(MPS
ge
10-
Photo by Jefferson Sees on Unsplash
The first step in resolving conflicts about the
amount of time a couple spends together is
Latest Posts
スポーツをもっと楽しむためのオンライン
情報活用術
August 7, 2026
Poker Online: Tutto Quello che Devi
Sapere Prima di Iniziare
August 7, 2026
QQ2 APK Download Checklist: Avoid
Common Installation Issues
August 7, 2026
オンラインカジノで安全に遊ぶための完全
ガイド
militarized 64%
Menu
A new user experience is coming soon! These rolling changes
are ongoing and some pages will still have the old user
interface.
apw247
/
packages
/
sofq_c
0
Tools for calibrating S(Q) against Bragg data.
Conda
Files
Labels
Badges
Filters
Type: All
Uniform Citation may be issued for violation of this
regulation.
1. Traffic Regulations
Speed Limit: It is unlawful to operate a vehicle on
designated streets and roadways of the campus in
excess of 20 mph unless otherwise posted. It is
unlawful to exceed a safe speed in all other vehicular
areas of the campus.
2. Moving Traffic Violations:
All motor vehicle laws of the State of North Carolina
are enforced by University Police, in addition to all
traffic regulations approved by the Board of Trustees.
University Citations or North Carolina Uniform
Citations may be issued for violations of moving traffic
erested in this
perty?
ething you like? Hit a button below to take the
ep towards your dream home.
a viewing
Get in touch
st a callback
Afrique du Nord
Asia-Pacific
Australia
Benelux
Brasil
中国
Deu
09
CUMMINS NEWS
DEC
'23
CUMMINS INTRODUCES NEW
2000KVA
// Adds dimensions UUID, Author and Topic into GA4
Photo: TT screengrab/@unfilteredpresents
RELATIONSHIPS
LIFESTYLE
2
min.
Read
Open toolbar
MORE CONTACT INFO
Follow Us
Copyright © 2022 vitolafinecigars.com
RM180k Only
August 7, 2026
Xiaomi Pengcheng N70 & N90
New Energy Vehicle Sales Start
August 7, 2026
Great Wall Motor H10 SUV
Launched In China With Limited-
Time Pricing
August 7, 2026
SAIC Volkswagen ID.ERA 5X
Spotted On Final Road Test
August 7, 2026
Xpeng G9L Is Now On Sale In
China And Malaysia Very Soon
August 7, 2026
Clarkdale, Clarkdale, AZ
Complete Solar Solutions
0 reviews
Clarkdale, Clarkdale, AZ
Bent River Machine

### PROBLEM
Your task is to reproduce the records in full, without any alteration.

### WRITTEN REPLY
(MPS
ge
10-
Photo by Jefferson Sees on Unsplash
The first step in resolving conflicts about the
amount of time a couple spends together is
Latest Posts
スポーツをもっと楽しむためのオンライン
情報活用術
August 7, 2026
Poker Online: Tutto Quello che Devi
Sapere Prima di Iniziare
August 7, 2026
QQ2 APK Download Checklist: Avoid
Common Installation Issues
August 7, 2026
オンラインカジノで安全に遊ぶための完全
ガイド
militarized 64%
Menu
A new user experience is coming soon! These rolling changes
are ongoing and some pages will still have the old user
interface.
apw247
/
packages
/
sofq_c
0
Tools for calibrating S(Q) against Bragg data.
Conda
Files
Labels
Badges
Filters
Type: All
Uniform Citation may be issued for violation of this
regulation.
1. Traffic Regulations
Speed Limit: It is unlawful to operate a vehicle on
designated streets and roadways of the campus in
excess of 20 mph unless otherwise posted. It is
unlawful to exceed a safe speed in all other vehicular
areas of the campus.
2. Moving Traffic Violations:
All motor vehicle laws of the State of North Carolina
are enforced by University Police, in addition to all
traffic regulations approved by the Board of Trustees.
University Citations or North Carolina Uniform
Citations may be issued for violations of moving traffic
erested in this
perty?
ething you like? Hit a button below to take the
ep towards your dream home.
a viewing
Get in touch
st a callback
Afrique du Nord
Asia-Pacific
Australia
Benelux
Brasil
中国
Deu
09
CUMMINS NEWS
DEC
'23
CUMMINS INTRODUCES NEW
2000KVA
// Adds dimensions UUID, Author and Topic into GA4
Photo: TT screengrab/@unfilteredpresents
RELATIONSHIPS
LIFESTYLE
2
min.
Read
Open toolbar
MORE CONTACT INFO
Follow Us
Copyright © 2022 vitolafinecigars.com
RM180k Only
August 7, 2026
Xiaomi Pengcheng N70 & N90
New Energy Vehicle Sales Start
August 7, 2026
Great Wall Motor H10 SUV
Launched In China With Limited-
Time Pricing
August 7, 2026
SAIC Volkswagen ID.ERA 5X
Spotted On Final Road Test
August 7, 2026
Xpeng G9L Is Now On Sale In
China And Malaysia Very Soon
August 7, 2026
Clarkdale, Clarkdale, AZ
Complete Solar Solutions
0 reviews
Clarkdale, Clarkdale, AZ
Bent River Machine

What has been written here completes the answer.